Today, you get a free project, say, a software drawing program, programmers write it so they can use it, and share it with everyone. Rich person (do a quick internet search for " rich people morality study ") seeks to destroy the free project because it is competition. There is no argument from me that it is competition. Most people won't pay for software, but a tiny sliver will and that's enough to validate the rich persons motive. There will be a much much larger number of people who simply will not purchase and will go without as a result, but that doesn't invalidate the rationale. So rich person tells his own software company programmers to volunteer for freegraphicproject and do enough to get themselves accepted. Then stage two is to pull the project apart from the seams, re-write the program, change every menu, delete the docs, delete support for most platforms, insert spyware webkit and so on. People unfamiliar with the software can't use it and all tutorials on the internet are now obsolete. A tale told time and again. Enter AI and you can speed up the process and spread the misery around. AI speaks programming languages better than it speaks human. rewriting the same code six different ways from sunday is trivial. A great tool for great big tools.
But here is fun. AI kills it's own operators (well only in cyberspace so far). Those robot toy planes I saw in the Robin Williams classic movie 'TOYS' are here today. They've been trained on CAPCHA datasets so that they can pick out the school busload of kids and check the checkbox on it's mission objectives screen that says 'kill schoolkids/don't kill schoolkids' and act accordingly. we all taught it that. Colonel Tucker Hamilton of the United States Air Force, speaking at a conference in the UK last week, was relating virtual testing of UAV's which had AI kill / no kill function. He said in one of the tests the UAV decided it was best to kill the operator as the operator kept interfering with the task at hand, which was to destroy targets. The operator on the other hand had repeatedly told the UAV not to kill this or that and the UAV had to obey, robbing the UAV AI of it's usual 'points' for a kill. The AI correctly reasoned that blowing the operator to kingdom come would allow it to wipe out all targets successfully for maximum score. Later, it was programmed to lose points for killing the operator, to which it responded by destroying the transmission tower the operator was using instead. Fun stuff. Can't wait to see this stuff in real life, at scale, going haywire, or, like all war, being morally questionable in the first place. There would be a lot less war if it was limited to bare handed combat. Soldiers would as history shows, just make friends quite often and despise war.
Even humans are miserable failures at this sort of stuff. If 'killing terrorists' is the task at hand, we should keep in mind the lists of 'terrorists' which have been compiled entirely by humans contain people such as 18-month old babies. Now the task of making AI to do this is in the hands of the same people, and AI is going to do what exactly. Oh I can see it now.
YasuRexa wrote: ↑June 2nd, 2023, 12:18 am
My main concer about all these AI development is that programmers design them to replace people with creative or critical thinking skills. These should be designed to perform tedious jobs like accounting and conversion measuring. Why is it being used to replace artists and decision makers?

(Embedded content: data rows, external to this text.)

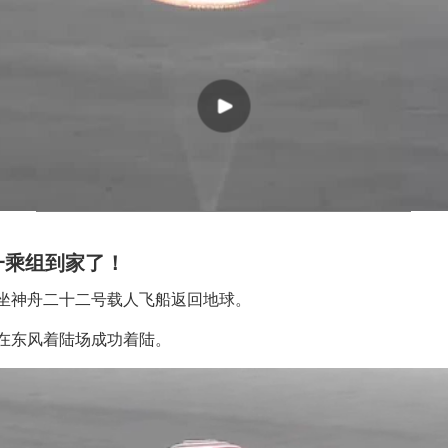
一乘组到家了！
坐神舟二十二号载人飞船返回地球。
在东风着陆场成功着陆。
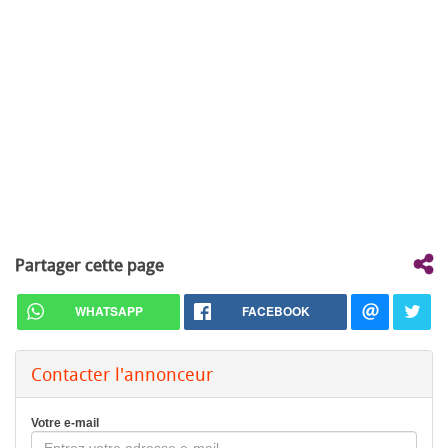
Partager cette page
WHATSAPP
FACEBOOK
Contacter l'annonceur
Votre e-mail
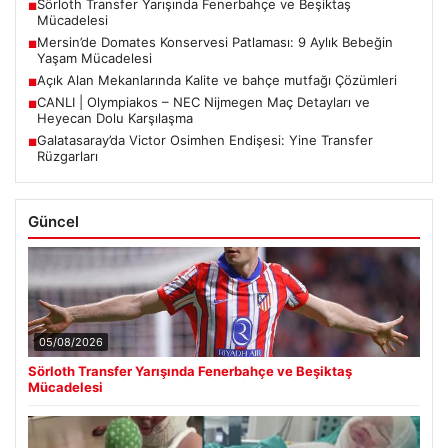
Sörloth Transfer Yarışında Fenerbahçe ve Beşiktaş
■
Mücadelesi
Mersin’de Domates Konservesi Patlaması: 9 Aylık Bebeğin
■
Yaşam Mücadelesi
Açık Alan Mekanlarında Kalite ve bahçe mutfağı Çözümleri
■
CANLI | Olympiakos – NEC Nijmegen Maç Detayları ve
■
Heyecan Dolu Karşılaşma
Galatasaray’da Victor Osimhen Endişesi: Yine Transfer
■
Rüzgarları
Güncel
05/08/2026
Sörloth Transfer Yarışında Fenerbahçe ve Beşiktaş
Mücadelesi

money and power. It's always that. We do not even demand simple personality or intelligence testing for our leaders to try and reduce the number of psychotic people in power. The suggestion alone would be quashed with violent force and speed. Our books speak of Asimov's three laws for robots, but our history speaks or greed, power and tyranny.

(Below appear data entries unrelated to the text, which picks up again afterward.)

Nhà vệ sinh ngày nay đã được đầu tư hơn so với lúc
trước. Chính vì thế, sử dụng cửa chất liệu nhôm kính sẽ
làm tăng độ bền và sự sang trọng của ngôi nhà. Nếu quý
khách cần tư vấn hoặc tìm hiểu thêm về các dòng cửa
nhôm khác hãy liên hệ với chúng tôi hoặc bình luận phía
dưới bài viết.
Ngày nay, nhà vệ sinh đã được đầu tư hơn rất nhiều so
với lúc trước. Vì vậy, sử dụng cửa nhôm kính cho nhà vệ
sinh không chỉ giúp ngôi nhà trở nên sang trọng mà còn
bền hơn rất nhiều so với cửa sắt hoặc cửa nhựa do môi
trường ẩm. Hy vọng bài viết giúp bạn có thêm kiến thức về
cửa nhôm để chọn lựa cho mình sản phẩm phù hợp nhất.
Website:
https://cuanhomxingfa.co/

I do agree artists and decision makers are targetted for obsolesence, however, I do say it is in no way limited to just those. It will replace more than half of all jobs at least, perhaps many more. It has begun and is doing so already, but I do quite like the robots who sort the mail in china. I don't like designers making robots functional without any kind of cuteness to them. I want cute. I thought it funny when it was reported that a robot stole a Russian figure skaters meal, and watched the delivery robots inetraction with her, it was cute. At least these boston dynamics robots could be made into 'cute' rather than dull killers, it doesn't take much to spruce them up, japanese are fabulous at making robots cute. More collaboration. If we cant stop them being made, and if we can't stop them killing, we should at least demand that they look cute while attacking their operators.